#### [Problem requirements]
Every entry is to be set down a second time, precisely as written.

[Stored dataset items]
================================
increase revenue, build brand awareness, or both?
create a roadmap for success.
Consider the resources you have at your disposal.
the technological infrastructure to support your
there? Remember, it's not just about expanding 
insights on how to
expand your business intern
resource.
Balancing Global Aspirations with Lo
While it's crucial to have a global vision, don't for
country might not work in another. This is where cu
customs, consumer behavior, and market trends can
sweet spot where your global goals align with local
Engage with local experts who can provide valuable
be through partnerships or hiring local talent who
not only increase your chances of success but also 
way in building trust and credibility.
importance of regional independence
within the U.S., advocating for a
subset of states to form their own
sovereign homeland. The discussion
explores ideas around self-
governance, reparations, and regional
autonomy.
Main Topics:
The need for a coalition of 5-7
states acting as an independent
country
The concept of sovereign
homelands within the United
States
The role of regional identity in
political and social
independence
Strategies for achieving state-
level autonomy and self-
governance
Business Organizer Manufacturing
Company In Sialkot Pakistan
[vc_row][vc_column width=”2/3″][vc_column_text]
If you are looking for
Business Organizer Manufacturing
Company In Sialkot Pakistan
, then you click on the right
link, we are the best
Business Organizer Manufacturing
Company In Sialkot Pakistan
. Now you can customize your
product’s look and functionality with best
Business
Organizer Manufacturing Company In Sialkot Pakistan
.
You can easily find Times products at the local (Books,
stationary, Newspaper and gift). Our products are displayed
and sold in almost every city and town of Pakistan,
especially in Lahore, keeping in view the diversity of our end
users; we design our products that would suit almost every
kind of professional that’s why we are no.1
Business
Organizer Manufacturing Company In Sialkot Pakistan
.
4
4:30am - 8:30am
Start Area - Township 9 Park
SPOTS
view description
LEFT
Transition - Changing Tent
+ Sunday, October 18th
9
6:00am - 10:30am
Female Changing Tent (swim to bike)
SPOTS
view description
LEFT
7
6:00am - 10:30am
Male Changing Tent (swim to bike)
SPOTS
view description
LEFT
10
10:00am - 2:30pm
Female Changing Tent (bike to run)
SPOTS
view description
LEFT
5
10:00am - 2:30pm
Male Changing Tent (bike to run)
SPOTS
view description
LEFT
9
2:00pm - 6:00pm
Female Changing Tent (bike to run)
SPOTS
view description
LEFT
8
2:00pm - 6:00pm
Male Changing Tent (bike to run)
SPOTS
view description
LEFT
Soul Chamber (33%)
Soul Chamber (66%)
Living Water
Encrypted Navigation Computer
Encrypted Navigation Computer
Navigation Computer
================================
#### [Reply to the exercise]
increase revenue, build brand awareness, or both?
create a roadmap for success.
Consider the resources you have at your disposal.
the technological infrastructure to support your
there? Remember, it's not just about expanding 
insights on how to
expand your business intern
resource.
Balancing Global Aspirations with Lo
While it's crucial to have a global vision, don't for
country might not work in another. This is where cu
customs, consumer behavior, and market trends can
sweet spot where your global goals align with local
Engage with local experts who can provide valuable
be through partnerships or hiring local talent who
not only increase your chances of success but also 
way in building trust and credibility.
importance of regional independence
within the U.S., advocating for a
subset of states to form their own
sovereign homeland. The discussion
explores ideas around self-
governance, reparations, and regional
autonomy.
Main Topics:
The need for a coalition of 5-7
states acting as an independent
country
The concept of sovereign
homelands within the United
States
The role of regional identity in
political and social
independence
Strategies for achieving state-
level autonomy and self-
governance
Business Organizer Manufacturing
Company In Sialkot Pakistan
[vc_row][vc_column width=”2/3″][vc_column_text]
If you are looking for
Business Organizer Manufacturing
Company In Sialkot Pakistan
, then you click on the right
link, we are the best
Business Organizer Manufacturing
Company In Sialkot Pakistan
. Now you can customize your
product’s look and functionality with best
Business
Organizer Manufacturing Company In Sialkot Pakistan
.
You can easily find Times products at the local (Books,
stationary, Newspaper and gift). Our products are displayed
and sold in almost every city and town of Pakistan,
especially in Lahore, keeping in view the diversity of our end
users; we design our products that would suit almost every
kind of professional that’s why we are no.1
Business
Organizer Manufacturing Company In Sialkot Pakistan
.
4
4:30am - 8:30am
Start Area - Township 9 Park
SPOTS
view description
LEFT
Transition - Changing Tent
+ Sunday, October 18th
9
6:00am - 10:30am
Female Changing Tent (swim to bike)
SPOTS
view description
LEFT
7
6:00am - 10:30am
Male Changing Tent (swim to bike)
SPOTS
view description
LEFT
10
10:00am - 2:30pm
Female Changing Tent (bike to run)
SPOTS
view description
LEFT
5
10:00am - 2:30pm
Male Changing Tent (bike to run)
SPOTS
view description
LEFT
9
2:00pm - 6:00pm
Female Changing Tent (bike to run)
SPOTS
view description
LEFT
8
2:00pm - 6:00pm
Male Changing Tent (bike to run)
SPOTS
view description
LEFT
Soul Chamber (33%)
Soul Chamber (66%)
Living Water
Encrypted Navigation Computer
Encrypted Navigation Computer
Navigation Computer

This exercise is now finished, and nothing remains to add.